RAL Tier1 Incident 20150408 network intervention preceding Castor upgrade
Contents
RAL-LCG2 Incident 20150408 network intervention preceding Castor upgrade
Change control for Castor upgrade: https://helpdesk.gridpp.rl.ac.uk/Ticket/Display.html?id=148453
Castor upgrade procedure: https://wiki.e-science.cclrc.ac.uk/web1/bin/view/EScienceInternal/CastorUpgradeTo211415
RT ticket tracking upgrade: https://helpdesk.gridpp.rl.ac.uk/Ticket/Display.html?id=149684
The Castor team were aware of the network intervention but did not include it in their plan as it was believed to be minor.
Description
Impact
The entire Tier 1 and all services were declared in downtime until the following day.
Timeline of the Incident
When | What |
---|---|
8/04/2015 8:10 | Condor set not to start jobs for non-LHC VOs. Reminder email sent to gridppp users mailing list. |
8/04/2015 10:00 | Downtime starts in the GOCDB. Very shortly afterwards network connectivity between the offices and the machine room dropped. Castor team (RA) spoke to Fabric. MB was surprised that the network had gone down but he also believed Castor was already down. |
8/04/2015 10:31 | GOC DB entry added "Networking problem at RAL, we are investigating" |
8/04/2015 10:15 - 10:40 | Network is restored and Castor is brought down cleanly. DB team asked to start work. RA commits quattor change for software upgrade (as planned). |
8/04/2015 11:05 | (Thousands of) alarms due to network problems. |
8/04/2015 11:45 | Castor change is abandoned and rollback starts. Note: DB team never started upgrade, the time was spent on DB backups. |
8/04/2015 13:40 | JK puts entire site into downtime until 18:00. |
8/04/2015 14:00 | MB, TF and JA spend several hours attempting to restore functionality and stability to routers and core switches. |
8/04/2015 17:00 - 17:20 | Review meeting with MB, JA, JK and RA. Network has been reverted to original state. We agreed to bring Castor back up. |
8/04/2015 17:30 | Castor is brought up, however basic Castor tests do not run cleanly even with no load on service. People have gone home so Castor is left 'up' but site is declared in downtime until 14:00 the following day. |
8/04/2015 18:07 | Next GOC DB entry "Network problems continue at RAL" |
8/04/2015 17:30 - 21:30 | AD speaks to RA and JK to understand extent of problems. We check if there is any disaster recovery documentation on twiki (there is but it is from 2009). Email out plan for following day. |
8/04/2015 18:57 | Next GOC DB entry - for overnight "Network problems continue at RAL" |
9/04/2015 09:15 | CASTOR tests all reporting green, errors seen last night no longer visible. |
9/04/2015 09:30 | Meeting in production area. There was concern about high CPU load on 2 switches and unbalanced network links. Decided to run a few more Castor tests, run ping tests and then reboot the Z9000 #2. |
9/04/2015 09:58 | Update to Tier1 Dashboard "There are problems on the Tier1 network. We are working on it and expect a further update later today." |
9/04/2015 10:00 | ping tests OK, MB reboots the second Z9000. After a settling down period and further tests showing green, it was decided to end the downtime at 11:00. VOs informed. |
10/04/2015 17:00 | Final problems with Disk servers resolved. (Castor Team - following notification of LHCb problem from RN). |
13/04/2015 12:00 | In response to a ticket from t2k, the non-LHC VOs were re-enabled on the batch farm. |
Incident details
The opportunity was being taken during a planned outage of Castor to make a change to the underlying network while Castor was down. This network change was planned to take place at the start of the Castor intervention (i.e. when Castor was down but before its changes were being made).
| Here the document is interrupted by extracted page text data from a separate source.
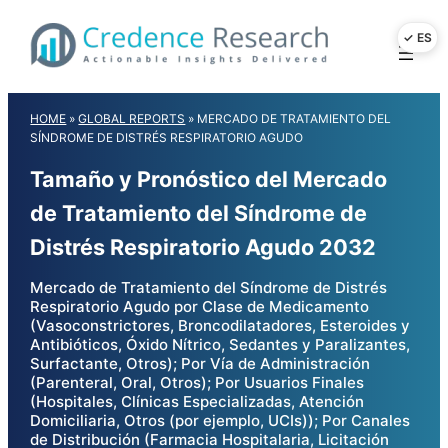
Skip
to
content
HOME
»
GLOBAL REPORTS
»
MERCADO DE TRATAMIENTO DEL
SÍNDROME DE DISTRÉS RESPIRATORIO AGUDO
Tamaño y Pronóstico del Mercado
de Tratamiento del Síndrome de
Distrés Respiratorio Agudo 2032
Mercado de Tratamiento del Síndrome de Distrés
Respiratorio Agudo por Clase de Medicamento
(Vasoconstrictores, Broncodilatadores, Esteroides y
Antibióticos, Óxido Nítrico, Sedantes y Paralizantes,
Surfactante, Otros); Por Vía de Administración
(Parenteral, Oral, Otros); Por Usuarios Finales
(Hospitales, Clínicas Especializadas, Atención
Domiciliaria, Otros (por ejemplo, UCIs)); Por Canales
de Distribución (Farmacia Hospitalaria, Licitación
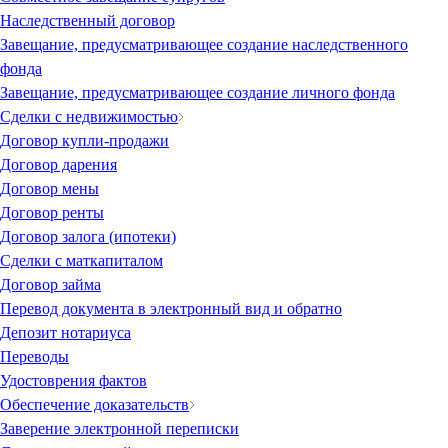
Наследственный договор
Завещание, предусматривающее создание наследственного
фонда
Завещание, предусматривающее создание личного фонда
Сделки с недвижимостью
Договор купли-продажи
Договор дарения
Договор мены
Договор ренты
Договор залога (ипотеки)
Сделки с маткапиталом
Договор займа
Перевод документа в электронный вид и обратно
Депозит нотариуса
Переводы
Удостоврения фактов
Обеспечение доказательств
Заверение электронной переписки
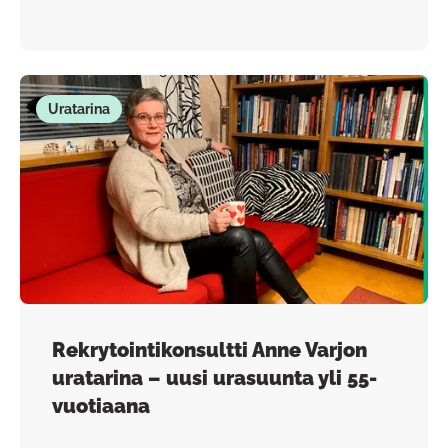
Uratarina
Rekrytointikonsultti Anne Varjon
uratarina – uusi urasuunta yli 55-
vuotiaana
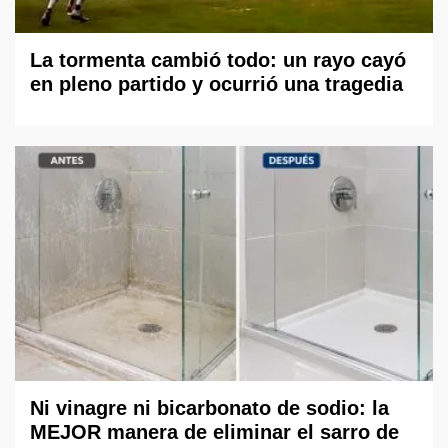
La tormenta cambió todo: un rayo cayó
en pleno partido y ocurrió una tragedia
Ni vinagre ni bicarbonato de sodio: la
MEJOR manera de eliminar el sarro de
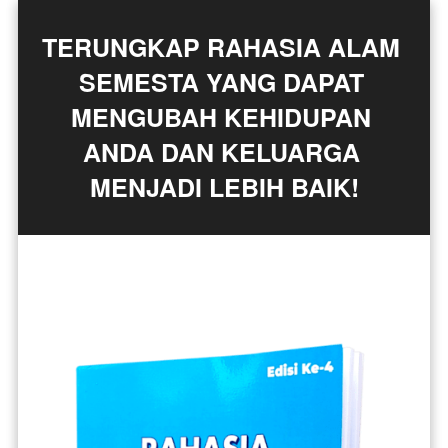
TERUNGKAP RAHASIA ALAM 
SEMESTA YANG DAPAT 
MENGUBAH KEHIDUPAN 
ANDA DAN KELUARGA 
MENJADI LEBIH BAIK!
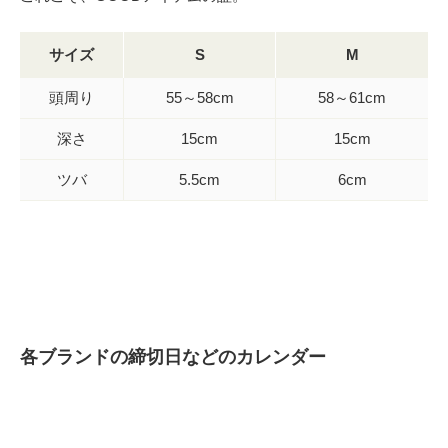
サイズ
S
M
頭周り
55～58cm
58～61cm
深さ
15cm
15cm
ツバ
5.5cm
6cm
各ブランドの締切日などのカレンダー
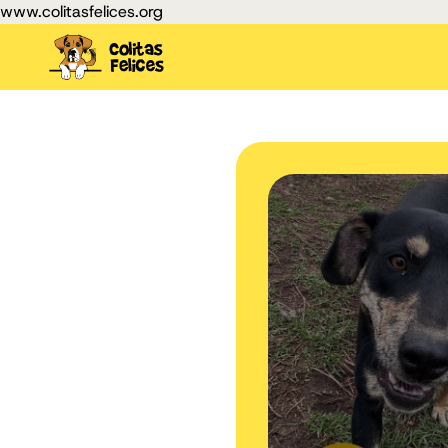
www.colitasfelices.org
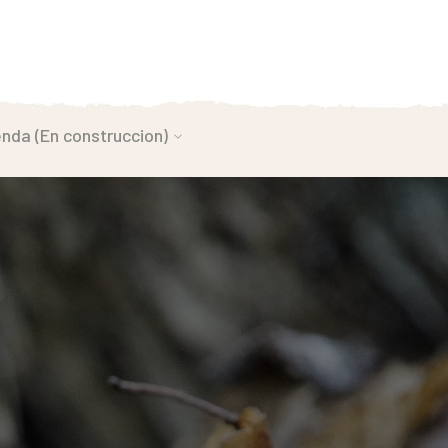
enda (En construccion)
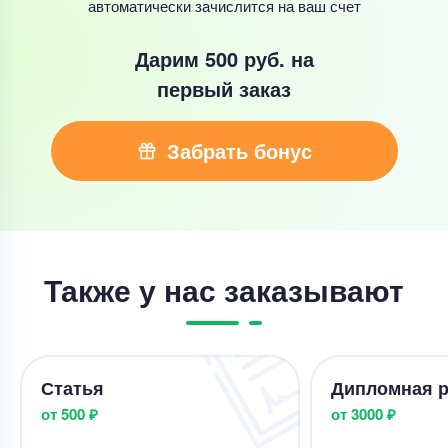
автоматически зачислится на ваш счет
Дарим 500 руб.
на
первый заказ
Забрать бонус
Также у нас заказывают
Статья
Дипломная р
от 500 ₽
от 3000 ₽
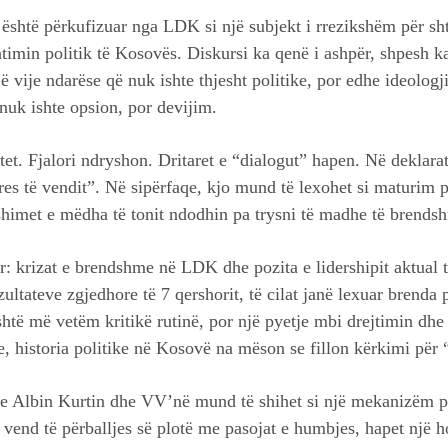
 është përkufizuar nga LDK si një subjekt i rrezikshëm për sht
entimin politik të Kosovës. Diskursi ka qenë i ashpër, shpesh 
ë vije ndarëse që nuk ishte thjesht politike, por edhe ideologj
k ishte opsion, por devijim.
utet. Fjalori ndryshon. Dritaret e “dialogut” hapen. Në deklara
es të vendit”. Në sipërfaqe, kjo mund të lexohet si maturim po
shimet e mëdha të tonit ndodhin pa trysni të madhe të brends
: krizat e brendshme në LDK dhe pozita e lidershipit aktual të
ltateve zgjedhore të 7 qershorit, të cilat janë lexuar brenda p
htë më vetëm kritikë rutinë, por një pyetje mbi drejtimin dhe
, historia politike në Kosovë na mëson se fillon kërkimi për “
me Albin Kurtin dhe VV’në mund të shihet si një mekanizëm pë
 vend të përballjes së plotë me pasojat e humbjes, hapet një hor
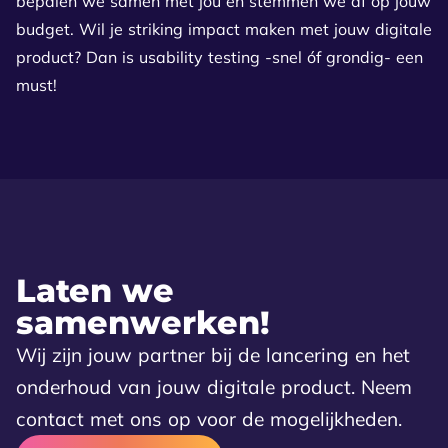
bepalen we samen met jou en stemmen we af op jouw
budget. Wil je striking impact maken met jouw digitale
product? Dan is usability testing -snel óf grondig- een
must!
Laten we
samenwerken!
Wij zijn jouw partner bij de lancering en het
onderhoud van jouw digitale product. Neem
contact met ons op voor de mogelijkheden.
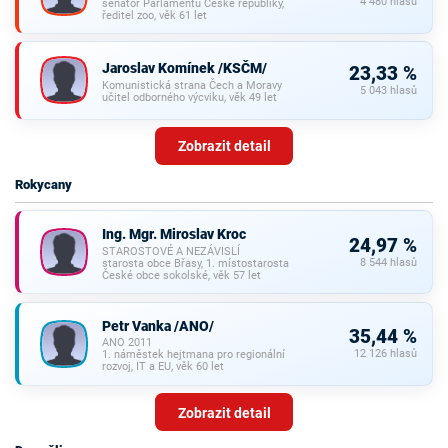
4 480 hlasů
senátor Parlamentu České republiky,
ředitel zoo, věk 61 let
Jaroslav Komínek /KSČM/
23,33 %
Komunistická strana Čech a Moravy
5 043 hlasů
učitel odborného výcviku, věk 49 let
Zobrazit detail
Rokycany
Ing. Mgr. Miroslav Kroc
24,97 %
STAROSTOVÉ A NEZÁVISLÍ
8 544 hlasů
starosta obce Břasy, 1. místostarosta
České obce sokolské, věk 57 let
Petr Vanka /ANO/
35,44 %
ANO 2011
12 126 hlasů
1. náměstek hejtmana pro regionální
rozvoj, IT a EU, věk 60 let
Zobrazit detail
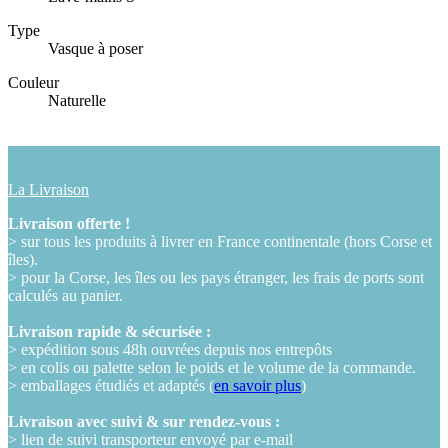
Type
Vasque à poser
Couleur
Naturelle
La Livraison
Livraison offerte !
> sur tous les produits à livrer en France continentale (hors Corse et
îles).
> pour la Corse, les îles ou les pays étranger, les frais de ports sont
calculés au panier.
Livraison rapide & sécurisée :
> expédition sous 48h ouvrées depuis nos entrepôts
> en colis ou palette selon le poids et le volume de la commande.
> emballages étudiés et adaptés (
en savoir plus
)
Livraison avec suivi & sur rendez-vous :
> lien de suivi transporteur envoyé par e-mail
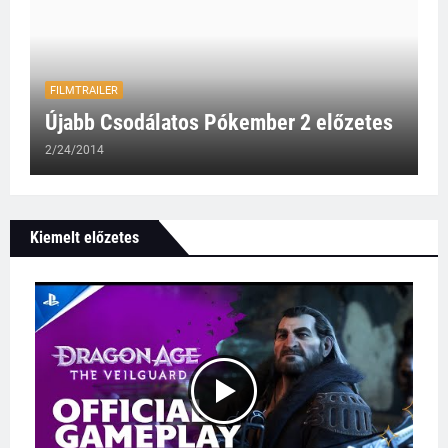
FILMTRAILER
Újabb Csodálatos Pókember 2 előzetes
2/24/2014
Kiemelt előzetes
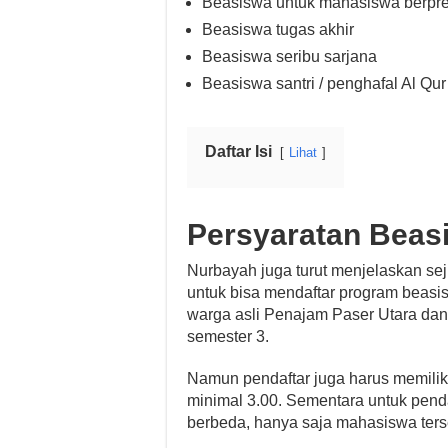
Beasiswa untuk mahasiswa berpre
Beasiswa tugas akhir
Beasiswa seribu sarjana
Beasiswa santri / penghafal Al Qur
Daftar Isi
Lihat
Persyaratan Beas
Nurbayah juga turut menjelaskan se
untuk bisa mendaftar program beas
warga asli Penajam Paser Utara dan
semester 3.
Namun pendaftar juga harus memiliki
minimal 3.00. Sementara untuk penda
berbeda, hanya saja mahasiswa ters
The pre-existing plan was to change the connection to the network switch connecting the Castor headnodes from a single link to a resilient link (to a pair of 4810 switches). This change was scheduled to be done ahead of the Castor upgrade (but after Castor was shutdown). This simple change was not the subject of a separate change control, but was considered a 'standard change'. However, this change required some preparatory work (laying in cables etc.) which had not been completed by the end of the previous day. It was therefore agreed on the previous day that his change would be postponed.
However, staff arrived early on the morning of 8th April and the necessary preparations for the network change were completed before the planned Castor outage. Following a discussion on the morning of the 8th April, involving the person runing the Castor change, the Admin on Duty and Fabric Team staff it was agreed the change would now go ahead.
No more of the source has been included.